Justiça
TJ da Bahia pauta julgamento que vai definir futuro de 1,7 mil trabalhadores da construção civil
Caso envolve mudança de foro da recuperação judicial formalizado junto à Justiça e aos credores do Grupo Metha, atual nome da antiga OAS; análise será feita três dias antes da aposentadoria da relatora

Foto: Divulgação
O Tribunal de Justiça da Bahia (TJBA) deve julgar nesta terça-feira (21) o agravo de instrumento em um processo que pode decidir o destino de mais de 1.700 trabalhadores vinculados ao Grupo Metha S.A, nome atual da antiga OAS e que se tornou símbolo das fragilidades do sistema de recuperação judicial no país. O caso está sob relatoria da desembargadora Lícia Pinto Fragoso Modesto, cuja aposentadoria compulsória está prevista para ocorrer três dias após a sessão.
O detalhe temporal adiciona tensão a um julgamento já marcado por forte repercussão política, social e econômica, cujos efeitos travaram pagamentos e podem gerar desemprego De acordo com o Sindicato dos Trabalhadores da Construção Civil e Montagem Industrial da Bahia (Sintepav-BA), o plano de recuperação judicial aprovado em abril previa o pagamento de créditos trabalhistas em até 30 dias após a homologação e a quitação de valores até 150 salários-mínimos em 12 meses.
A transferência do processo para São Paulo, determinada pela Terceira Câmara Cível do TJ em agosto, suspendeu esses pagamentos, deixando milhares de trabalhadores sem previsão para receber verbas rescisórias e salários atrasados. Em petição ao tribunal, o Sintepav argumentou que a decisão “ignora o estágio avançado do processo e os impactos sociais sobre a coletividade de credores trabalhistas”, pedindo que a Justiça baiana mantenha a competência da 2ª Vara Empresarial de Salvador para “garantir a função social da empresa e a preservação de empregos”.
Impasse jurídico pode levar antiga OAS à falência
O Grupo Metha, que acumula passivos superiores a R$ 6 bilhões, vinha conduzindo sua reestruturação sob supervisão da Justiça baiana desde 2023. O plano já aprovado pelos credores foi interrompido após decisão que reconheceu a competência da Justiça paulista, sob o argumento de que a transferência da sede da empresa para Salvador configuraria “forum shopping”. O termo se refere à prática de escolher estrategicamente um tribunal ou jurisdição para iniciar um processo, visando julgamento mais favorável com base em leis mais benéficas, custos menores, procedimentos mais rápidos ou para explorar lacunas legais.
A reviravolta, segundo advogados e especialistas, colocou o processo em limbo e reacendeu o risco de falência da companhia, além de afetar toda a cadeia produtiva da construção civil. Reportagens publicadas na imprensa baiana destacaram que a disputa judicial “amplia a insegurança de credores, fornecedores e trabalhadores”, podendo extinguir a chance de recuperação da empresa.

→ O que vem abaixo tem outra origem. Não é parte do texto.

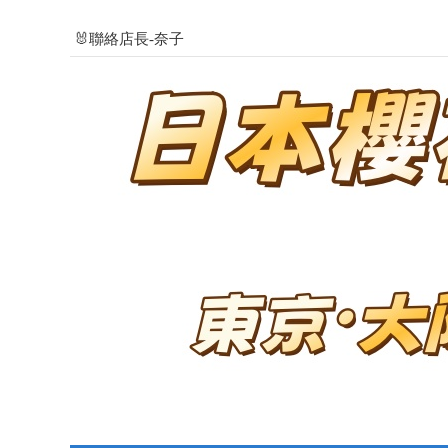
🐰聯絡店長-奈子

O presidente do Sintepav na Bahia, Iraílson Gazo, afirma que cerca de mil trabalhadores filiados estão diretamente impactados pelo impasse, com prejuízo milionário: “A gente está falando de um prejuízo grande, enorme. Não é fácil. O processo avançou, os trabalhadores estavam prestes a receber. Agora tudo volta à estaca zero”, disse o sindicalista, em entrevista ao jornal A Tarde. Gazo reforça que o sindicato vê a recuperação judicial como a “única alternativa concreta para garantir empregos e pagamentos” e teme que a indefinição leve à extinção das obras e contratos ainda ativos do grupo.
Pressão política e questionamentos sobre o timing
A coincidência entre a pauta do julgamento e a aposentadoria iminente da relatora Lícia Modesto não passou despercebida. Internamente, advogados e representantes de trabalhadores questionam se há pressa incomum para encerrar o caso antes da saída da magistrada, que já foi alvo de críticas públicas por decisões consideradas “abruptas” em agosto — quando, segundo consta em ata notarial, teria incluído voto no sistema antes da manifestação das partes. Nos bastidores, a movimentação é vista como um “último ato” que pode alterar profundamente o desfecho de um dos maiores processos empresariais em curso na Bahia.

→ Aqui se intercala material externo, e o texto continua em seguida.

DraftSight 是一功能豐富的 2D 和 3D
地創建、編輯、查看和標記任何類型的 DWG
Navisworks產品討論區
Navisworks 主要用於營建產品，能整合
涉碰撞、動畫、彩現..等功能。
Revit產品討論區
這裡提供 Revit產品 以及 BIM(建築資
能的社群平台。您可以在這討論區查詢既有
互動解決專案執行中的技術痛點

A decisão da Terceira Câmara Cível servirá de precedente para outras recuperações judiciais em curso e pode redefinir o entendimento sobre o critério de competência territorial — ponto central de disputas semelhantes em grupos como Odebrecht (Novonor) e João Fortes. Economistas e juristas alertam que, caso o processo da Metha permaneça travado entre Bahia e São Paulo, o resultado será desemprego em massa e insegurança jurídica para todo o setor da construção pesada, que ainda tenta se reerguer após a Operação Lava Jato.